*Task prompt*
Copy the lines below exactly, starting at the one with "car elle aide à ide" and ending at the one with "Industri pangan daging", and leave out any picture.

*Dataset content*
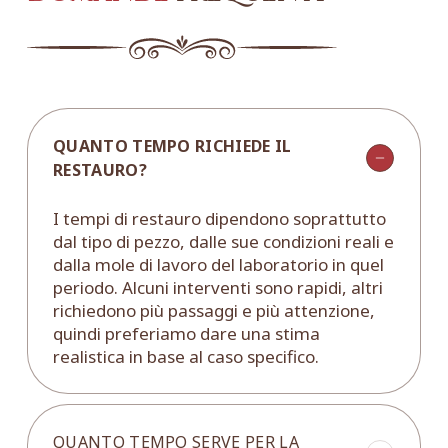
QUANTO TEMPO RICHIEDE IL
RESTAURO?
I tempi di restauro dipendono soprattutto
dal tipo di pezzo, dalle sue condizioni reali e
dalla mole di lavoro del laboratorio in quel
periodo. Alcuni interventi sono rapidi, altri
richiedono più passaggi e più attenzione,
quindi preferiamo dare una stima
realistica in base al caso specifico.
QUANTO TEMPO SERVE PER LA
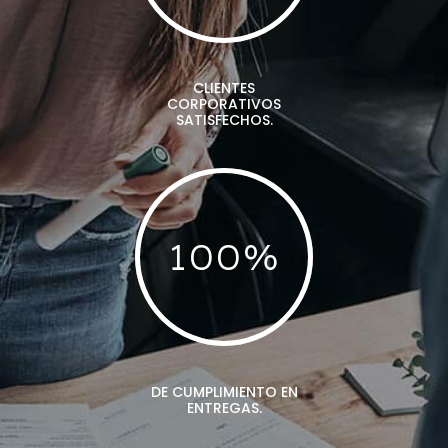
CLIENTES
CORPORATIVOS
SATISFECHOS.
100
%
DE CUMPLIMIENTO EN
ENTREGAS.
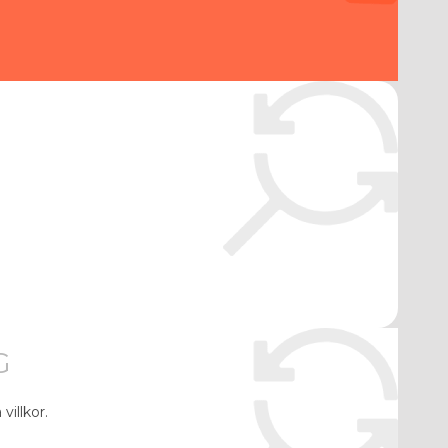
G
villkor.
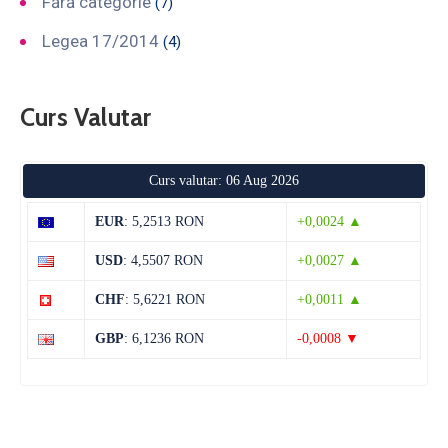
Fără categorie
(7)
Legea 17/2014
(4)
Curs Valutar
Curs valutar: 06 Aug 2026
EUR
: 5,2513 RON
+0,0024 ▲
USD
: 4,5507 RON
+0,0027 ▲
CHF
: 5,6221 RON
+0,0011 ▲
GBP
: 6,1236 RON
-0,0008 ▼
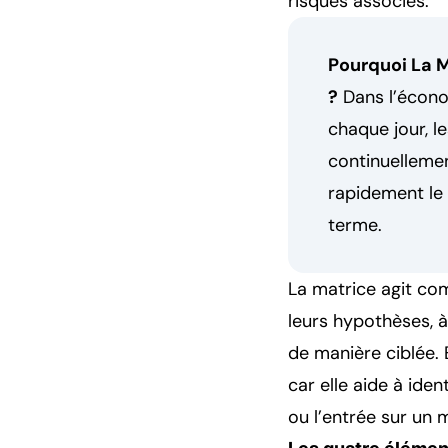
risques associés.
Pourquoi La M
?
Dans l’écon
chaque jour, l
continuellemen
rapidement le 
terme.
La matrice agit com
leurs hypothèses, à
de manière ciblée. 
car elle aide à ide
ou l’entrée sur un 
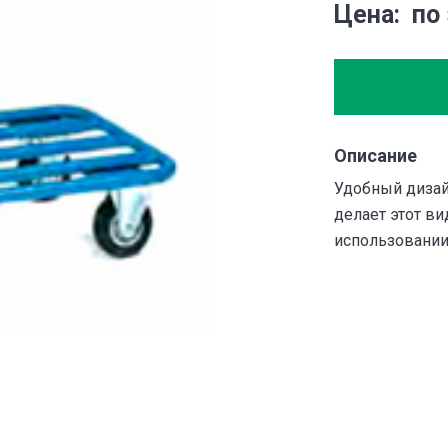
Цена
по
Описание
Удобный дизай
делает этот в
использовании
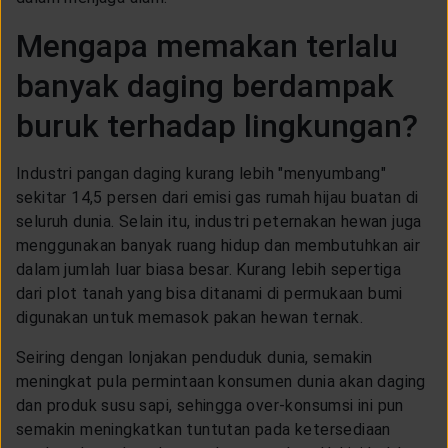
CUSTOMER SERVICE
Mengapa memakan terlalu
banyak daging berdampak
ARTICLE & NEWS
buruk terhadap lingkungan?
ABOUT GENERALI
Industri pangan daging kurang lebih "menyumbang"
sekitar 14,5 persen dari emisi gas rumah hijau buatan di
EVENTS
seluruh dunia. Selain itu, industri peternakan hewan juga
menggunakan banyak ruang hidup dan membutuhkan air
dalam jumlah luar biasa besar. Kurang lebih sepertiga
KEAGENAN
dari plot tanah yang bisa ditanami di permukaan bumi
digunakan untuk memasok pakan hewan ternak.
Seiring dengan lonjakan penduduk dunia, semakin
meningkat pula permintaan konsumen dunia akan daging
dan produk susu sapi, sehingga over-konsumsi ini pun
semakin meningkatkan tuntutan pada ketersediaan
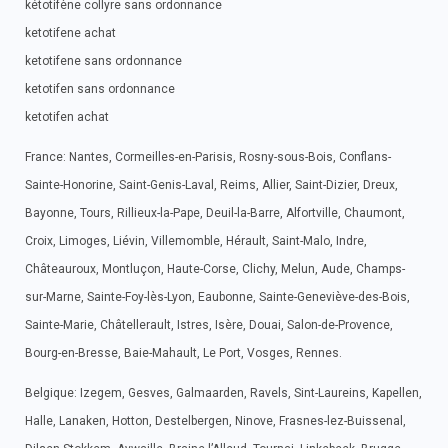
kétotifène collyre sans ordonnance
ketotifene achat
ketotifene sans ordonnance
ketotifen sans ordonnance
ketotifen achat
France: Nantes, Cormeilles-en-Parisis, Rosny-sous-Bois, Conflans-
Sainte-Honorine, Saint-Genis-Laval, Reims, Allier, Saint-Dizier, Dreux,
Bayonne, Tours, Rillieux-la-Pape, Deuil-la-Barre, Alfortville, Chaumont,
Croix, Limoges, Liévin, Villemomble, Hérault, Saint-Malo, Indre,
Châteauroux, Montluçon, Haute-Corse, Clichy, Melun, Aude, Champs-
sur-Marne, Sainte-Foy-lès-Lyon, Eaubonne, Sainte-Geneviève-des-Bois,
Sainte-Marie, Châtellerault, Istres, Isère, Douai, Salon-de-Provence,
Bourg-en-Bresse, Baie-Mahault, Le Port, Vosges, Rennes.
Belgique: Izegem, Gesves, Galmaarden, Ravels, Sint-Laureins, Kapellen,
Halle, Lanaken, Hotton, Destelbergen, Ninove, Frasnes-lez-Buissenal,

*Result for this task*
car elle aide à ide
ou l’entrée sur un 
Цена
по
Описание
Удобный дизай
делает этот в
использовании
CUSTOMER SERVICE
Mengapa memakan terlalu
banyak daging berdampak
ARTICLE & NEWS
buruk terhadap lingkungan?
ABOUT GENERALI
Industri pangan daging kurang lebih "menyumbang"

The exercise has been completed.